Task brief →
Transcribe the records word for word, leaving nothing out.

***** Provided records *****

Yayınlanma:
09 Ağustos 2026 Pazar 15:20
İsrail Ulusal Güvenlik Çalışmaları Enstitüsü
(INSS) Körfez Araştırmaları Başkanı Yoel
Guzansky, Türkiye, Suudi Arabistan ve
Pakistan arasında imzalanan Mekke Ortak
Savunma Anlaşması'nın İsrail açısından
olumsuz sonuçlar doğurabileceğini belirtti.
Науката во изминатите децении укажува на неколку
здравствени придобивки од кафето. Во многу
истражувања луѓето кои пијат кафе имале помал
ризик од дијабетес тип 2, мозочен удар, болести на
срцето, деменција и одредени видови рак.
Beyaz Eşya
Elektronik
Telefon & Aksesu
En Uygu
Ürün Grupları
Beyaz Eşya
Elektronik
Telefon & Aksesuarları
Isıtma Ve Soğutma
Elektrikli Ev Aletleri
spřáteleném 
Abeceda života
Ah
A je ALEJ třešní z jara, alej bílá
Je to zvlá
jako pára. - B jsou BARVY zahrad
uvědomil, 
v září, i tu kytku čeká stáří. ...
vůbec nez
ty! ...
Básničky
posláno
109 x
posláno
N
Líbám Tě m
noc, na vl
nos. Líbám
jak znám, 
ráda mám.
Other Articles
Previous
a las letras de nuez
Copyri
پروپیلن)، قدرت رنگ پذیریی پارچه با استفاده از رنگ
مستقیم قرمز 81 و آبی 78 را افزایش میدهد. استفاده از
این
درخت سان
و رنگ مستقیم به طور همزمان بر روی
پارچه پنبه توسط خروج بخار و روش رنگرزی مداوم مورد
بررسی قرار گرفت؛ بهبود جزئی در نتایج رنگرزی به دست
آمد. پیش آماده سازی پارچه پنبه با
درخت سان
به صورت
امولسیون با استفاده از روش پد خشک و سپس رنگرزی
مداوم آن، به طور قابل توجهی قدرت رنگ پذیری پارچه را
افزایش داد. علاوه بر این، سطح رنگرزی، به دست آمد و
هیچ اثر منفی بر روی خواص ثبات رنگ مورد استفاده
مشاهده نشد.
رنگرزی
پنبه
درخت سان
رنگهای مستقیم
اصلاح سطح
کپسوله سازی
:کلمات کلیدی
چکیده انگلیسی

*****

Written reply →
Yayınlanma:
09 Ağustos 2026 Pazar 15:20
İsrail Ulusal Güvenlik Çalışmaları Enstitüsü
(INSS) Körfez Araştırmaları Başkanı Yoel
Guzansky, Türkiye, Suudi Arabistan ve
Pakistan arasında imzalanan Mekke Ortak
Savunma Anlaşması'nın İsrail açısından
olumsuz sonuçlar doğurabileceğini belirtti.
Науката во изминатите децении укажува на неколку
здравствени придобивки од кафето. Во многу
истражувања луѓето кои пијат кафе имале помал
ризик од дијабетес тип 2, мозочен удар, болести на
срцето, деменција и одредени видови рак.
Beyaz Eşya
Elektronik
Telefon & Aksesu
En Uygu
Ürün Grupları
Beyaz Eşya
Elektronik
Telefon & Aksesuarları
Isıtma Ve Soğutma
Elektrikli Ev Aletleri
spřáteleném 
Abeceda života
Ah
A je ALEJ třešní z jara, alej bílá
Je to zvlá
jako pára. - B jsou BARVY zahrad
uvědomil, 
v září, i tu kytku čeká stáří. ...
vůbec nez
ty! ...
Básničky
posláno
109 x
posláno
N
Líbám Tě m
noc, na vl
nos. Líbám
jak znám, 
ráda mám.
Other Articles
Previous
a las letras de nuez
Copyri
پروپیلن)، قدرت رنگ پذیریی پارچه با استفاده از رنگ
مستقیم قرمز 81 و آبی 78 را افزایش میدهد. استفاده از
این
درخت سان
و رنگ مستقیم به طور همزمان بر روی
پارچه پنبه توسط خروج بخار و روش رنگرزی مداوم مورد
بررسی قرار گرفت؛ بهبود جزئی در نتایج رنگرزی به دست
آمد. پیش آماده سازی پارچه پنبه با
درخت سان
به صورت
امولسیون با استفاده از روش پد خشک و سپس رنگرزی
مداوم آن، به طور قابل توجهی قدرت رنگ پذیری پارچه را
افزایش داد. علاوه بر این، سطح رنگرزی، به دست آمد و
هیچ اثر منفی بر روی خواص ثبات رنگ مورد استفاده
مشاهده نشد.
رنگرزی
پنبه
درخت سان
رنگهای مستقیم
اصلاح سطح
کپسوله سازی
:کلمات کلیدی
چکیده انگلیسی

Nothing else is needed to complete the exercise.